Protests achieve exactly what?

“This is the moment.” So says Mike Littwin in his Sunday column, salivating at the prospect that the American experiment may finally be coming to an end. (“It’s been a long time coming, but is change really on the way?”, June 13,

Yes, this is the moment …

• when we burn a Wendy’s to the ground for no other reason than someone reporting a person passed out in the drive-thru lane;

• when we set 94 fires around the city of Portland for no discernible reason at all, except to keep public servants hopping;

• when we seize six square blocks of private and public property, and the Seattle mayor calls it “democracy” and the possible prelude to another “Summer of Love”;

• when a “Bible-totin’” president is considered more offensive than setting fire to an historic church a few hundred yards from the White House; or more offensive than defacing Saint Patrick’s Cathedral, because why? — Patrick was a white guy? The cathedral represents civilization?

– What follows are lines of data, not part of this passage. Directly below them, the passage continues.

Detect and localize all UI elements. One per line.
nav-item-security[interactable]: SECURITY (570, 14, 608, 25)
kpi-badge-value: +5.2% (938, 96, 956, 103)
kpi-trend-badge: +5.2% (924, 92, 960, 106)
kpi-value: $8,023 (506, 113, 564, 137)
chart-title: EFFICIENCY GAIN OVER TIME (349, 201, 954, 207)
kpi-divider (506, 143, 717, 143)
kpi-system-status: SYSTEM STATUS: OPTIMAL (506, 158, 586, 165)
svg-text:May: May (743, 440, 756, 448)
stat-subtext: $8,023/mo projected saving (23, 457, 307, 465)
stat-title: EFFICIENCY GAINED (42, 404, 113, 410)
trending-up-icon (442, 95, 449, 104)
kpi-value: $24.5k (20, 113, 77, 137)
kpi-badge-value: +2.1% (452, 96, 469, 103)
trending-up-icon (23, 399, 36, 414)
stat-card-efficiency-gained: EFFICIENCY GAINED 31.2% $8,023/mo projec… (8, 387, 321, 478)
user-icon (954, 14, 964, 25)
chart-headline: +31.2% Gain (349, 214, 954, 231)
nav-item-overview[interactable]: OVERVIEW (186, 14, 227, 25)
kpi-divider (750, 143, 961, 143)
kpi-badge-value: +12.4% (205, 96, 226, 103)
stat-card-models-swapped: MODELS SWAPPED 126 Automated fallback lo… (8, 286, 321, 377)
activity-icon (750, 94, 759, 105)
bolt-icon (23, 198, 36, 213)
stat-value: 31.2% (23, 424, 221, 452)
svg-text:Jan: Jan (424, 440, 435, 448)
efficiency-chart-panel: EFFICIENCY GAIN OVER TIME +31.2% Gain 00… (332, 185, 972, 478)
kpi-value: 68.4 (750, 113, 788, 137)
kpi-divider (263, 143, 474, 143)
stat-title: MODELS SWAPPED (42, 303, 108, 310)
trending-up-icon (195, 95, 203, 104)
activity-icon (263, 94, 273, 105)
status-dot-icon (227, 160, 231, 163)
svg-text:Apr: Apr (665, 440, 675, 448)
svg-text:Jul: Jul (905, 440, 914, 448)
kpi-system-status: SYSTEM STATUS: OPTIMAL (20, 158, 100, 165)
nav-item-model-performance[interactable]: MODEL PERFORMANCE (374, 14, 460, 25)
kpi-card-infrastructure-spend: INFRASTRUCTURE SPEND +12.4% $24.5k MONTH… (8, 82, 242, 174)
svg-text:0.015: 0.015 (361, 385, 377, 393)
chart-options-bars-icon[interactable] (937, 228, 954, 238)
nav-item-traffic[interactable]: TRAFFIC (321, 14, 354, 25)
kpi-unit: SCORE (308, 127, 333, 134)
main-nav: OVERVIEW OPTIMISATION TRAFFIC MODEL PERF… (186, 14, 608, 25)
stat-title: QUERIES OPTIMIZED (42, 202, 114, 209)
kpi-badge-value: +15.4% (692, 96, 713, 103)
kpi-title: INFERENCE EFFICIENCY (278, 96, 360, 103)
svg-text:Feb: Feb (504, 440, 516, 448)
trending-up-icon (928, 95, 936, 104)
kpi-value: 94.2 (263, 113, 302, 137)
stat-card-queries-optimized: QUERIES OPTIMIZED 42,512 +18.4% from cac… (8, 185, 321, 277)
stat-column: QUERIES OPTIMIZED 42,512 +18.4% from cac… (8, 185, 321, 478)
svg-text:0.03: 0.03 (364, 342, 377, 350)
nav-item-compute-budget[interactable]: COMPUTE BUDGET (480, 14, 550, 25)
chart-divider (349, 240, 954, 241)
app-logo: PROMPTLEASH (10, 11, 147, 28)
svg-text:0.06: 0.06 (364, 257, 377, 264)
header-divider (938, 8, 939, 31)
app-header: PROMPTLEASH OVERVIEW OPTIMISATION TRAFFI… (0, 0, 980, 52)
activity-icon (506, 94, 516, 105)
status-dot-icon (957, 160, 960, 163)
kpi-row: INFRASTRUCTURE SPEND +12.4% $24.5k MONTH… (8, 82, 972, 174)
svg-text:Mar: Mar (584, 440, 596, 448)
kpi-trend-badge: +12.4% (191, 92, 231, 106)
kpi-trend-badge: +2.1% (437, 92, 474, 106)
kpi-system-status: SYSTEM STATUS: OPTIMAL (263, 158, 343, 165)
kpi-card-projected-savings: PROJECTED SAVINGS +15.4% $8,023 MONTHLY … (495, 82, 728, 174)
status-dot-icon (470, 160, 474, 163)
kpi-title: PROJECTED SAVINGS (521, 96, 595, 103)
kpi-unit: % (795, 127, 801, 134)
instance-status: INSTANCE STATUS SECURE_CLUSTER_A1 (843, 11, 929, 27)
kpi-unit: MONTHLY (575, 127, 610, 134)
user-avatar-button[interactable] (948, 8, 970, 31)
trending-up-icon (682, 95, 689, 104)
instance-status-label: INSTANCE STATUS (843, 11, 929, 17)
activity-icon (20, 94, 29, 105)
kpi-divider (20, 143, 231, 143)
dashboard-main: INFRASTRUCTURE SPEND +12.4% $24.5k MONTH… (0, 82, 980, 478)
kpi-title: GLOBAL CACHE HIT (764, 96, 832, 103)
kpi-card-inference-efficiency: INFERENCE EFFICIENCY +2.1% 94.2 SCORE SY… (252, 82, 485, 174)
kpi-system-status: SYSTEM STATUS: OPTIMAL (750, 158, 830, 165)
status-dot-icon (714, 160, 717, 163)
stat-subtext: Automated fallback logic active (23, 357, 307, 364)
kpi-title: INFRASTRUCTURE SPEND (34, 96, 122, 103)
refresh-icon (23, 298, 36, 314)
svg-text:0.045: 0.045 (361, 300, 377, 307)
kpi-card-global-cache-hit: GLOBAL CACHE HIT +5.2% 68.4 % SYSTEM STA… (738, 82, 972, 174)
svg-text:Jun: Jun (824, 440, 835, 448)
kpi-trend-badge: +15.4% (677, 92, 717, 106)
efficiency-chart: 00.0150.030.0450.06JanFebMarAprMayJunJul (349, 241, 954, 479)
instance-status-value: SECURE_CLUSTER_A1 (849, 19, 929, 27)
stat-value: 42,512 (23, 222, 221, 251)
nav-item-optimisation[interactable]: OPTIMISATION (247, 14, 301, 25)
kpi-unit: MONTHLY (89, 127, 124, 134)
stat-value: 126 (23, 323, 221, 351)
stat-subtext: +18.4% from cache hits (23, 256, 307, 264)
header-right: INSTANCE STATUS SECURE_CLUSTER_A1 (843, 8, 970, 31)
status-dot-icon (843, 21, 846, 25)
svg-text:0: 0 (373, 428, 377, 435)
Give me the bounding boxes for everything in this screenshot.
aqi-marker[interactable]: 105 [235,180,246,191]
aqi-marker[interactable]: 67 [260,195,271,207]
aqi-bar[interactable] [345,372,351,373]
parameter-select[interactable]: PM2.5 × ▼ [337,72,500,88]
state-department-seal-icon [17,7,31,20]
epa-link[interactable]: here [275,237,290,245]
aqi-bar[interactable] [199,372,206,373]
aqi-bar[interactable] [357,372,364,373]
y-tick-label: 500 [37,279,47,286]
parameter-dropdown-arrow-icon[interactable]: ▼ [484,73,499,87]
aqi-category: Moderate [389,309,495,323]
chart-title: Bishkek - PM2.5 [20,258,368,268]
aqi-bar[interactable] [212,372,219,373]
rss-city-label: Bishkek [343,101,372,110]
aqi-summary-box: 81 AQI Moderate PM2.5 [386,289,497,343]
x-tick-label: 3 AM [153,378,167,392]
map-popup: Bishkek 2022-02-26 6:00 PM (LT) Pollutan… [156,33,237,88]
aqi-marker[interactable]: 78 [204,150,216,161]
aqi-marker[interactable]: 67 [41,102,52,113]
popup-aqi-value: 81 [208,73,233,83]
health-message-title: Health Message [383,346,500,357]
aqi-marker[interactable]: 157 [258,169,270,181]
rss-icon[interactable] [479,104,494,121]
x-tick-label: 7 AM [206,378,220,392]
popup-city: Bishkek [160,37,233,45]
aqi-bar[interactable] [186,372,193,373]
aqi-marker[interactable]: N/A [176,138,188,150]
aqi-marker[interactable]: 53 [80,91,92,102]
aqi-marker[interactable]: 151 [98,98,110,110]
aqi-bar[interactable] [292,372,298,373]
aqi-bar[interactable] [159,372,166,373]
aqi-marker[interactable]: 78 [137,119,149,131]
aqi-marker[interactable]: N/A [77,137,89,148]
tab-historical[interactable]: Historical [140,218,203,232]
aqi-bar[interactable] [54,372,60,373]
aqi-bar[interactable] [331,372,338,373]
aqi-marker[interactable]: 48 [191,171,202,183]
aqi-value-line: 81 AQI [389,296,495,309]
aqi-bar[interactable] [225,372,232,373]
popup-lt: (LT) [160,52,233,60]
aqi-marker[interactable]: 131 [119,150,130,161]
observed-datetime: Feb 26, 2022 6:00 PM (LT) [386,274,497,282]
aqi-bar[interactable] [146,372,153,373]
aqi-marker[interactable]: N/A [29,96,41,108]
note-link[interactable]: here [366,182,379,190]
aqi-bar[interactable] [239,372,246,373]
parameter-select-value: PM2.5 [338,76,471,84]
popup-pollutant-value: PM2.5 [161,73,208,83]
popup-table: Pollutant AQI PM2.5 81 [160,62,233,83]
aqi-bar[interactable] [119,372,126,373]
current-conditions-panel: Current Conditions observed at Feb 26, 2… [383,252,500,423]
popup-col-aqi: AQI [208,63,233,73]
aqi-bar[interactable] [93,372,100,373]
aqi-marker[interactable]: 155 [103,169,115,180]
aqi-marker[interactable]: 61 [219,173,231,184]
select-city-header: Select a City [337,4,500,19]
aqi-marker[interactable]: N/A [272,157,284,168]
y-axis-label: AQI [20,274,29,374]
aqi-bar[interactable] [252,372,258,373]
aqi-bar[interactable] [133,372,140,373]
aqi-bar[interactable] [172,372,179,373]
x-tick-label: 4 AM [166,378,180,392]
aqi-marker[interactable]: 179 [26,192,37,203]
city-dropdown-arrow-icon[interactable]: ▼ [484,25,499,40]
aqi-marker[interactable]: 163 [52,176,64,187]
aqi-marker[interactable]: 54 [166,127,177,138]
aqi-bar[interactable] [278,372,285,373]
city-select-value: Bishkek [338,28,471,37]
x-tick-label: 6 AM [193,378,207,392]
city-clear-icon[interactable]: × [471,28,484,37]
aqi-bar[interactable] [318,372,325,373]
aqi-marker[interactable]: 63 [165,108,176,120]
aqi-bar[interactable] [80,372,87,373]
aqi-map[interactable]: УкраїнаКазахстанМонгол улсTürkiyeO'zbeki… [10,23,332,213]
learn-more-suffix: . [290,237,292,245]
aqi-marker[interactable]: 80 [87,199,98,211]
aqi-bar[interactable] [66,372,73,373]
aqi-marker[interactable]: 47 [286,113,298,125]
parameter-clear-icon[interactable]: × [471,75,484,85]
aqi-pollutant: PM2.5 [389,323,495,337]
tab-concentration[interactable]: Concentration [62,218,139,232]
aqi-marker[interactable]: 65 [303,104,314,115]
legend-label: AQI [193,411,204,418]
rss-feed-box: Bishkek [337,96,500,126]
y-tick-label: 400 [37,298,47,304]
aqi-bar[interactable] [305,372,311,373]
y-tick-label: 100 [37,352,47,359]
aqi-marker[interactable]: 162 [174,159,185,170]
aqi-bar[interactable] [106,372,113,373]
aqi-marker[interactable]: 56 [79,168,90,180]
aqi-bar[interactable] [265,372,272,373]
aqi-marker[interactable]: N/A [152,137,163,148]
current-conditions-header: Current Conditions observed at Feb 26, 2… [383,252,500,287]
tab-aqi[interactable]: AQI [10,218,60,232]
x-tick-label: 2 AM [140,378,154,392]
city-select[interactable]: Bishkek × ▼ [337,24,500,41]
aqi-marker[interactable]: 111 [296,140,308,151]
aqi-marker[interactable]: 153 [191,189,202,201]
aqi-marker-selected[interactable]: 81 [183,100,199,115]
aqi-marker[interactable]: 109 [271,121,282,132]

The pristine surface presented the perfect canvas for a sensitive young artist and his expression of “social justice”?

• when we topple every statue in sight, even the statue of an abolitionist, because iconoclasm feels so good;

• when we release all the people who do these things immediately, if we arrest them at all, so police can try to re-arrest them another six times.

OK. Some readers will say that I’ve missed the whole point of these “protests.” They’d be right about that.